* **Instructions for the task**
What is needed is a word-for-word copy of all the entries, minus the pictures.

* **Record excerpts**
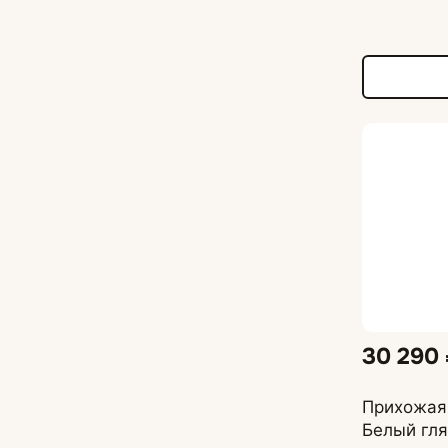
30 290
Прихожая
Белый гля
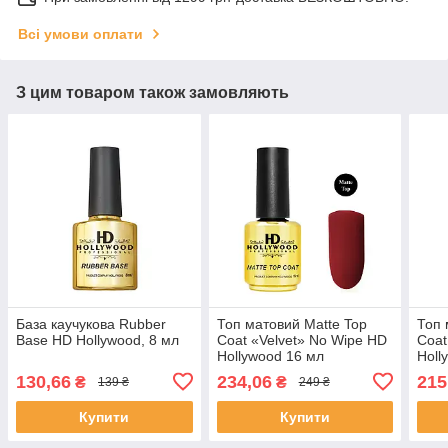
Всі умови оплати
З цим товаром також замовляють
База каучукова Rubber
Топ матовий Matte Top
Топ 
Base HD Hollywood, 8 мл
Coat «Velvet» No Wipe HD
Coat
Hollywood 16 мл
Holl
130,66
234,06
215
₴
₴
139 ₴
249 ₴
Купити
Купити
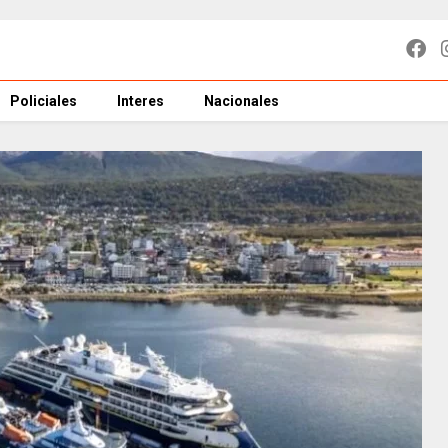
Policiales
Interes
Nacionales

* **Response for this exercise**
30 290
Прихожая
Белый гля
Всі умови оплати
З цим товаром також замовляють
База каучукова Rubber
Топ матовий Matte Top
Топ 
Base HD Hollywood, 8 мл
Coat «Velvet» No Wipe HD
Coat
Hollywood 16 мл
Holl
130,66
234,06
215
₴
₴
139 ₴
249 ₴
Купити
Купити
Policiales
Interes
Nacionales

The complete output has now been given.